Bystander videos captured the encounter, showing Penny with his arm across Neely's neck.

The killing drew national attention and sparked protests: racial justice advocates said Neely was unarmed and didn't deserve to die.

U.S. conservative groups have rallied to Penny, characterizing him as a brave vigilante standing up against crime and lawlessness. His lawyers raised several million dollars in a legal defense fund for him.

Penny's attorneys said Neely was acting in a threatening way and said the former marine reacted to protect himself and his fellow passengers. His lawyer Thomas Kenniff spoke to reporters outside the courthouse:

"All the evidence that we've seen so far and all the evidence we expect to see shows that Danny acted reasonably under very difficult circumstances in a confined, confined environment that none of us would ever want to find ourselves in."

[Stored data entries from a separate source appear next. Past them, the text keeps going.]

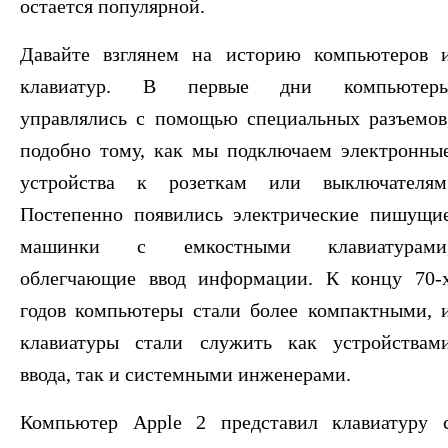
остается популярной.
Давайте взглянем на историю компьютеров 
клавиатур. В первые дни компьютер
управлялись с помощью специальных разъемов
подобно тому, как мы подключаем электронны
устройства к розеткам или выключателям
Постепенно появились электрические пишущи
машинки с емкостными клавиатурами
облегчающие ввод информации. К концу 70-
годов компьютеры стали более компактными, 
клавиатуры стали служить как устройствам
ввода, так и системными инженерами.
Компьютер Apple 2 представил клавиатуру 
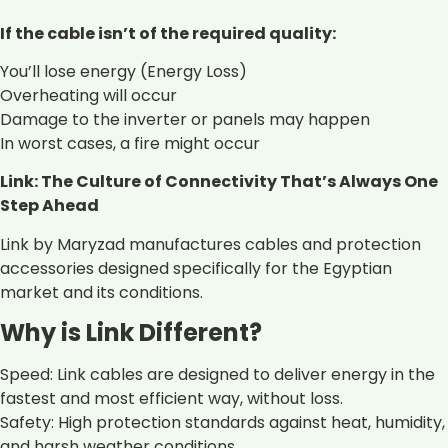
If the cable isn’t of the required quality:
You’ll lose energy (Energy Loss)
Overheating will occur
Damage to the inverter or panels may happen
In worst cases, a fire might occur
Link: The Culture of Connectivity That’s Always One
Step Ahead
Link by Maryzad manufactures cables and protection
accessories designed specifically for the Egyptian
market and its conditions.
Why is Link Different?
Speed: Link cables are designed to deliver energy in the
fastest and most efficient way, without loss.
Safety: High protection standards against heat, humidity,
and harsh weather conditions.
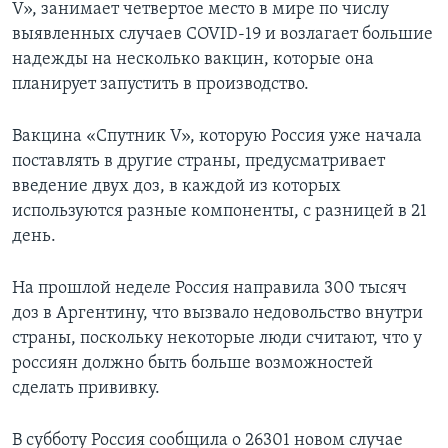
V», занимает четвертое место в мире по числу
выявленных случаев COVID-19 и возлагает большие
надежды на несколько вакцин, которые она
планирует запустить в производство.
Вакцина «Спутник V», которую Россия уже начала
поставлять в другие страны, предусматривает
введение двух доз, в каждой из которых
используются разные компоненты, с разницей в 21
день.
На прошлой неделе Россия направила 300 тысяч
доз в Аргентину, что вызвало недовольство внутри
страны, поскольку некоторые люди считают, что у
россиян должно быть больше возможностей
сделать прививку.
В субботу Россия сообщила о 26301 новом случае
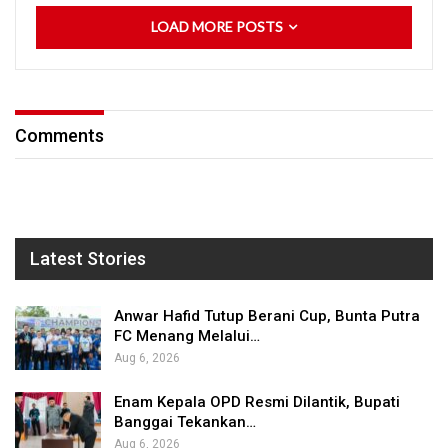
LOAD MORE POSTS
Comments
Latest Stories
Anwar Hafid Tutup Berani Cup, Bunta Putra
FC Menang Melalui…
Aug 6, 2026
Enam Kepala OPD Resmi Dilantik, Bupati
Banggai Tekankan…
Aug 6, 2026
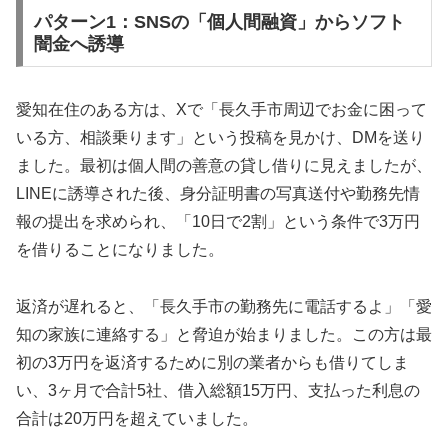
パターン1：SNSの「個人間融資」からソフト
闇金へ誘導
愛知在住のある方は、Xで「長久手市周辺でお金に困って
いる方、相談乗ります」という投稿を見かけ、DMを送り
ました。最初は個人間の善意の貸し借りに見えましたが、
LINEに誘導された後、身分証明書の写真送付や勤務先情
報の提出を求められ、「10日で2割」という条件で3万円
を借りることになりました。
返済が遅れると、「長久手市の勤務先に電話するよ」「愛
知の家族に連絡する」と脅迫が始まりました。この方は最
初の3万円を返済するために別の業者からも借りてしま
い、3ヶ月で合計5社、借入総額15万円、支払った利息の
合計は20万円を超えていました。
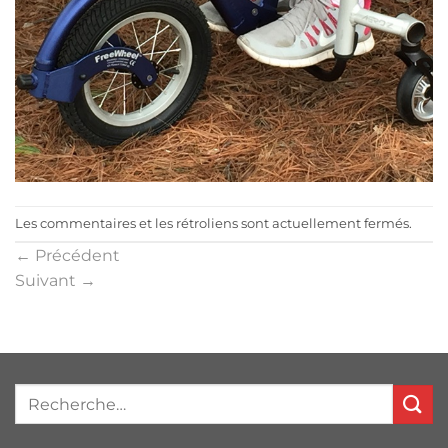
Les commentaires et les rétroliens sont actuellement fermés.
←
Précédent
Suivant
→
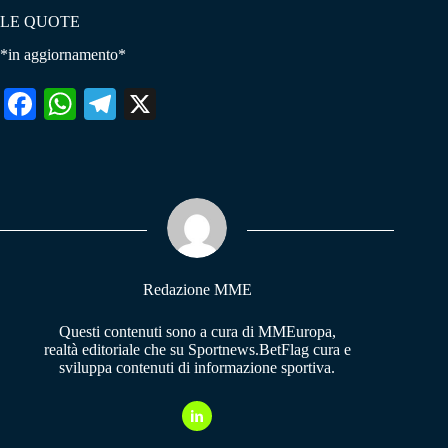
LE QUOTE
*in aggiornamento*
Fa
W
Te
X
ce
ha
le
bo
ts
gr
ok
A
a
pp
m
Redazione MME
Questi contenuti sono a cura di MMEuropa,
realtà editoriale che su Sportnews.BetFlag cura e
sviluppa contenuti di informazione sportiva.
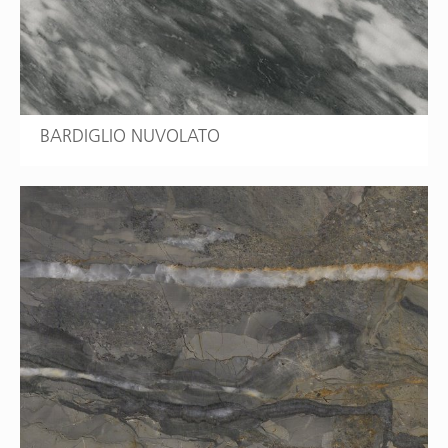
BARDIGLIO NUVOLATO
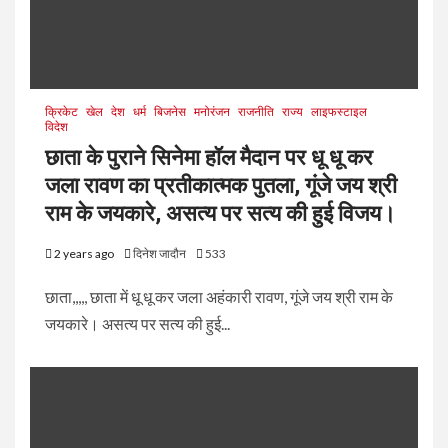
क्रिकेट
खेल
देश
धर्म
बिजनेस
मनोरंजन
राजनीति
राज्य
लाइफस्टाइल
विदेश
छाता के पुराने सिनेमा हॉल मैदान पर धू धू कर
जला रावण का प्रतीकात्मक पुतला, गूंजे जय श्री
राम के जयकारे, असत्य पर सत्य की हुई विजय।
2 years ago
दिनेश जादौन
533
छाता,,,,, छाता में धू धू कर जला अहंकारी रावण, गूंजे जय श्री राम के
जयकारे। असत्य पर सत्य की हुई...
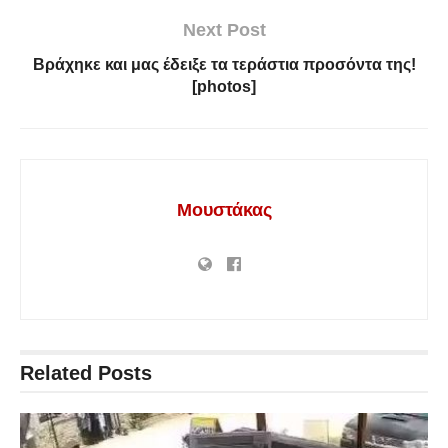
Next Post
Βράχηκε και μας έδειξε τα τεράστια προσόντα της!
[photos]
Μουστάκας
Related
Posts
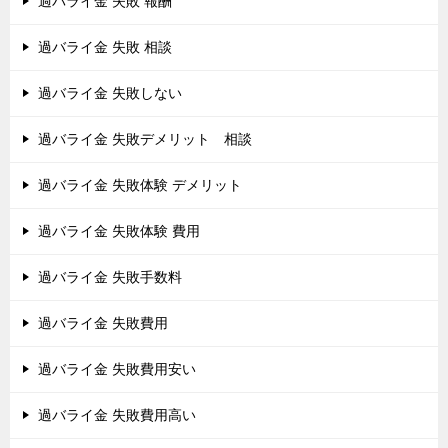
過バライ金 失敗 報酬
過バライ金 失敗 相談
過バライ金 失敗しない
過バライ金 失敗デメリット 相談
過バライ金 失敗体験 デメリット
過バライ金 失敗体験 費用
過バライ金 失敗手数料
過バライ金 失敗費用
過バライ金 失敗費用安い
過バライ金 失敗費用高い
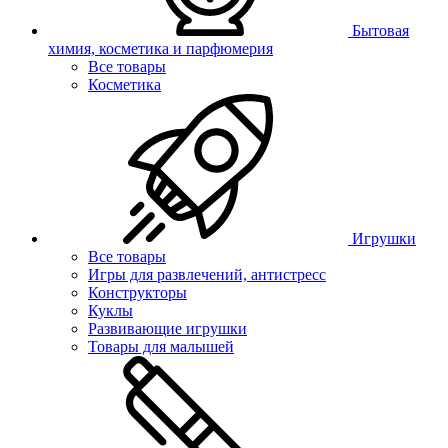
Бытовая
химия, косметика и парфюмерия
Все товары
Косметика
Игрушки
Все товары
Игры для развлечений, антистресс
Конструкторы
Куклы
Развивающие игрушки
Товары для малышей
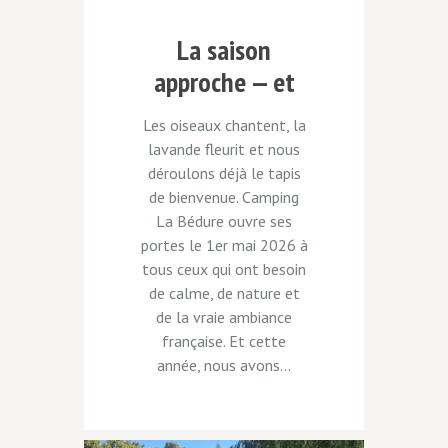
La saison
approche — et
on a une
Les oiseaux chantent, la
surprise pour
lavande fleurit et nous
vous !
déroulons déjà le tapis
de bienvenue. Camping
La Bédure ouvre ses
portes le 1er mai 2026 à
tous ceux qui ont besoin
de calme, de nature et
de la vraie ambiance
française. Et cette
année, nous avons...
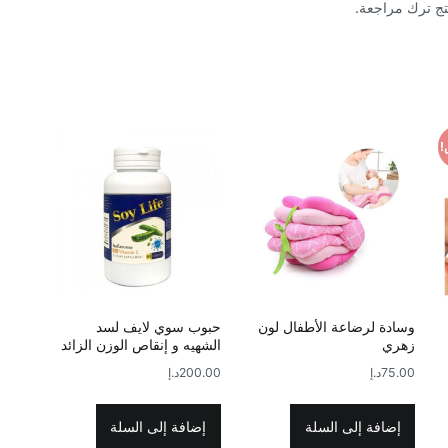
تج ترك مراجعة.
!
وسادة لرضاعة الأطفال لون
حبوب سوي لايف لسد
زهري
الشهيه و إنقاص الوزن الزائد
75.00
د.إ
200.00
د.إ
إضافة إلى السلة
إضافة إلى السلة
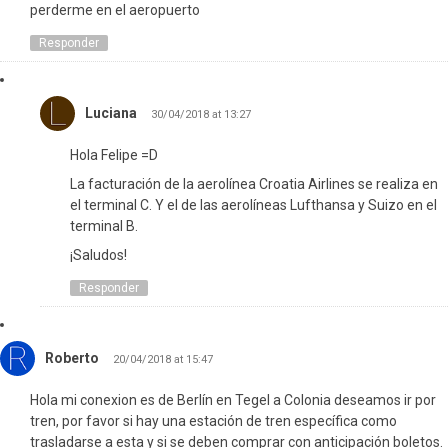
perderme en el aeropuerto
Responder
Luciana
30/04/2018 at 13:27
Hola Felipe =D
La facturación de la aerolínea Croatia Airlines se realiza en
el terminal C. Y el de las aerolíneas Lufthansa y Suizo en el
terminal B.
¡Saludos!
Responder
Roberto
20/04/2018 at 15:47
Hola mi conexion es de Berlín en Tegel a Colonia deseamos ir por
tren, por favor si hay una estación de tren específica como
trasladarse a esta y si se deben comprar con anticipación boletos.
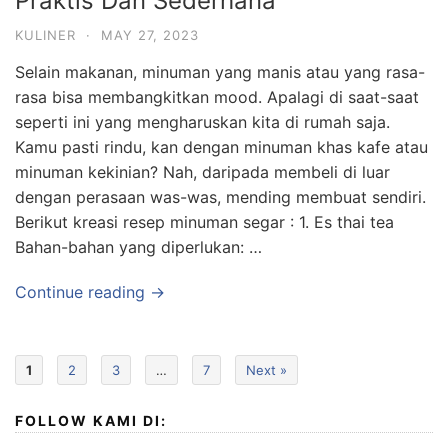
Praktis Dan Sederhana
KULINER
·
MAY 27, 2023
Selain makanan, minuman yang manis atau yang rasa-
rasa bisa membangkitkan mood. Apalagi di saat-saat
seperti ini yang mengharuskan kita di rumah saja.
Kamu pasti rindu, kan dengan minuman khas kafe atau
minuman kekinian? Nah, daripada membeli di luar
dengan perasaan was-was, mending membuat sendiri.
Berikut kreasi resep minuman segar : 1. Es thai tea
Bahan-bahan yang diperlukan: …
Continue reading →
1
2
3
…
7
Next »
FOLLOW KAMI DI:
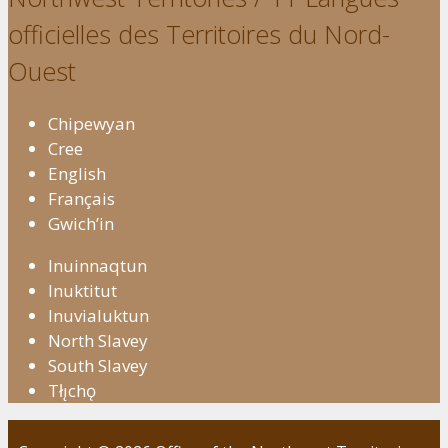
officielles des Territoires du Nord-
Ouest
Chipewyan
Cree
English
Français
Gwich’in
Inuinnaqtun
Inuktitut
Inuvialuktun
North Slavey
South Slavey
Tłı̨chǫ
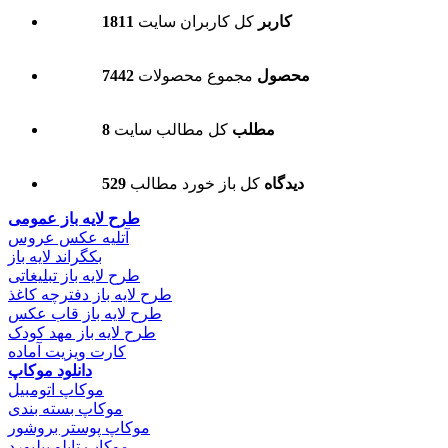
1811 کاربر
کل کاربران سایت
7442 محصول
مجموع محصولات
8 مطلب
کل مطالب سایت
529 دیدگاه
کل باز خورد مطالب
طرح لایه باز عمومی
آتلیه عکس عروس
بکگراند لایه باز
طرح لایه باز تبلیغاتی
طرح لایه باز دفترچه کاغذ
طرح لایه باز قاب عکس
طرح لایه باز مهد کودک
کارت ویزیت آماده
دانلود موکاپ
موکاپ اتومبیل
موکاپ بسته بندی
موکاپ پوستر بروشور
موکاپ تابلو بیلبورد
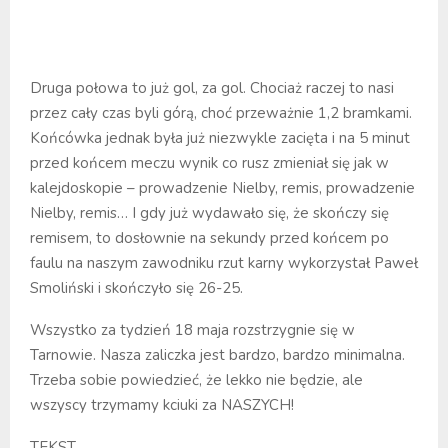
Druga połowa to już gol, za gol. Chociaż raczej to nasi
przez cały czas byli górą, choć przeważnie 1,2 bramkami.
Końcówka jednak była już niezwykle zacięta i na 5 minut
przed końcem meczu wynik co rusz zmieniał się jak w
kalejdoskopie – prowadzenie Nielby, remis, prowadzenie
Nielby, remis… I gdy już wydawało się, że skończy się
remisem, to dosłownie na sekundy przed końcem po
faulu na naszym zawodniku rzut karny wykorzystał Paweł
Smoliński i skończyło się 26-25.
Wszystko za tydzień 18 maja rozstrzygnie się w
Tarnowie. Nasza zaliczka jest bardzo, bardzo minimalna.
Trzeba sobie powiedzieć, że lekko nie będzie, ale
wszyscy trzymamy kciuki za NASZYCH!
TEKST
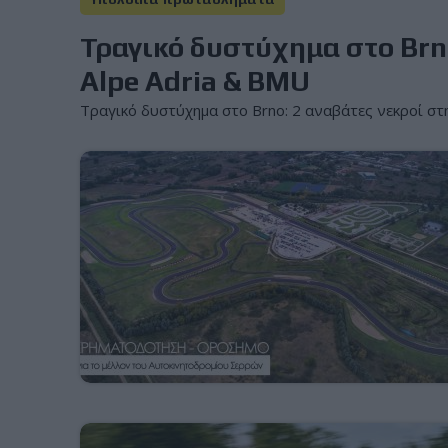
Τραγικό δυστύχημα στο Brno
Alpe Adria & BMU
Τραγικό δυστύχημα στο Brno: 2 αναβάτες νεκροί στ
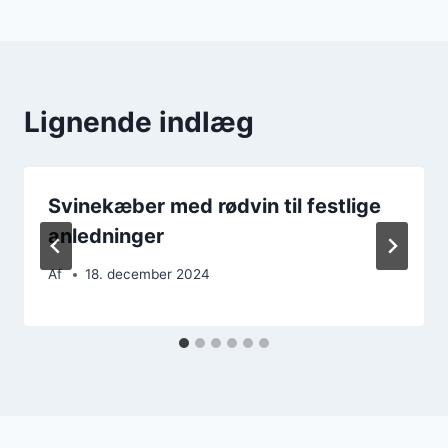
Lignende indlæg
Svinekæber med rødvin til festlige
anledninger
Af
18. december 2024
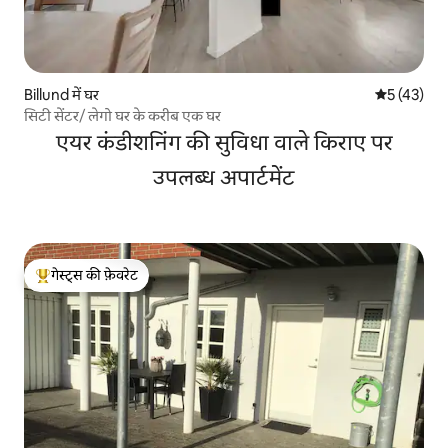
Billund में घर
औसत रेटिंग 5 
5 (43)
सिटी सेंटर/ लेगो घर के करीब एक घर
एयर कंडीशनिंग की सुविधा वाले किराए पर
उपलब्ध अपार्टमेंट
गेस्ट्स की फ़ेवरेट
गेस्ट्स का टॉप फ़ेवरेट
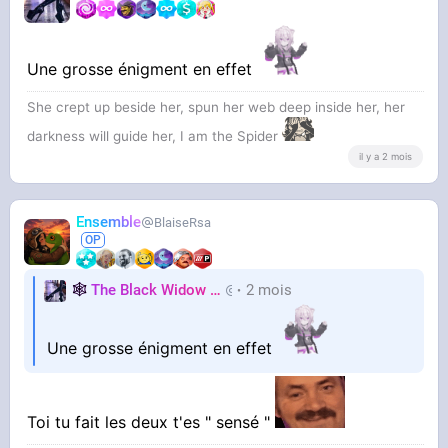
Une grosse énigment en effet
She crept up beside her, spun her web deep inside her, her
darkness will guide her, I am the Spider
il y a 2 mois
Ensemble
BlaiseRsa
🕸️
The Black Widow
🕷️
2 mois
Nastasya
Une grosse énigment en effet
Toi tu fait les deux t'es " sensé "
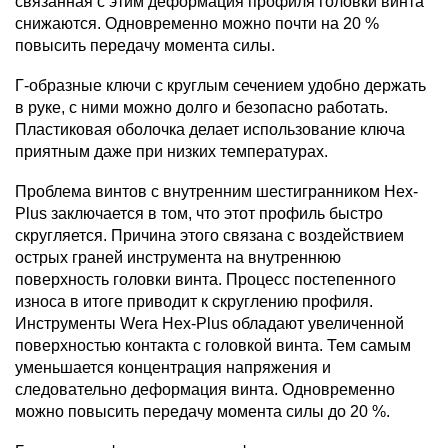
связанная с этим деформация профиля головки винта
снижаются. Одновременно можно почти на 20 %
повысить передачу момента силы.
Г-образные ключи с круглым сечением удобно держать
в руке, с ними можно долго и безопасно работать.
Пластиковая оболочка делает использование ключа
приятным даже при низких температурах.
Проблема винтов с внутренним шестигранником Hex-
Plus заключается в том, что этот профиль быстро
скругляется. Причина этого связана с воздействием
острых граней инструмента на внутреннюю
поверхность головки винта. Процесс постепенного
износа в итоге приводит к скруглению профиля.
Инструменты Wera Hex-Plus обладают увеличенной
поверхностью контакта с головкой винта. Тем самым
уменьшается концентрация напряжения и
следовательно деформация винта. Одновременно
можно повысить передачу момента силы до 20 %.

In the minutes before he was killed, Neely, a 30-year-old former Michael Jackson impersonator who struggled with mental illness, had been shouting about how hungry he was and that he was willing to return to jail or die.

That's according to witnesses, who have said Neely did not physically threaten or attack anyone before Penny grabbed him.

Here's Neely family attorney Donte Mills:

"Daniel Penny killed a man. He took a life. And for everyone who thought donating $3 million would somehow make this go away or buy his pass, it's not going to happen."

Penny, who had been released on a $100,000 bond at an earlier hearing, was told to return to court on Oct. 25 for a pretrial hearing.